幅広い事業内容と客層

「タンゴ・ウェブ」の仕事は、ホームページの企画、立案、製作などウェブ関連が全体の80%を占めている。

そのほか、印刷物の企画、デザインの編集・製作などと広告や会社のパンフレットのデザイン、製作を行う。展示会などのブースも請け負う。さらに図書の出版や記念イベントのアシスタントも行う。まさにマルチメディア事業である。

お客の層も幅広い。ヘルス・インダストリー、フード会社、ギフト&ジュエリー、メディア(イタリア)、コミュニティー、エンターテイメントなど。

これまでにトロントでのフィルムフェスティバル関連の仕事も受けた。

「お客は100%クチコミです。仕事を依頼してきた会社がまた別の会社を紹介してくれる、といった感じです」

それだけ信用を得ていることだろう。ふたりの語学力もあって客層の国籍も幅広い。

「日本人をはじめ、一般のカナダ人、ベトナム人、ユダヤ人、フランス人、南米系、イタリア人もいます。なかでも不思議にモントリオール関係の人が多いですね」

会社に「夢」を

ここ数年、たとえ小規模の会社でも自社のホームページを持つのが当たり前になってきている。

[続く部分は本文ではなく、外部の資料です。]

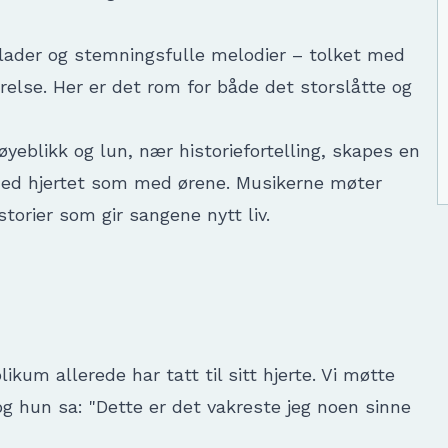
llader og stemningsfulle melodier – tolket med
relse. Her er det rom for både det storslåtte og
yeblikk og lun, nær historiefortelling, skapes en
ed hjertet som med ørene. Musikerne møter
orier som gir sangene nytt liv.
kum allerede har tatt til sitt hjerte. Vi møtte
g hun sa: "Dette er det vakreste jeg noen sinne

しかし、お客によってはムダな出費ではないか、と思う経営者もいる。

よく問い合わせがあるのは、製作料金のこと。

「まず最初に『ホームページを作るのにいくらかかりますか』と、聞かれます。これはケース・バイ・ケースで、それぞれ違います」

お客から依頼がきたら、まずミーティングを行う。これは無料である。

「私たちはウェブを取り入れることで、どれだけ会社のイメージアップにつながり、会社に利益をもたらすかを説明します。言ってみれば会社の看板グラフィック部門を作るわけです」

その上で予算に応じて、アイデアをまとめる。製作料金はかかる時間や技術によって異なる。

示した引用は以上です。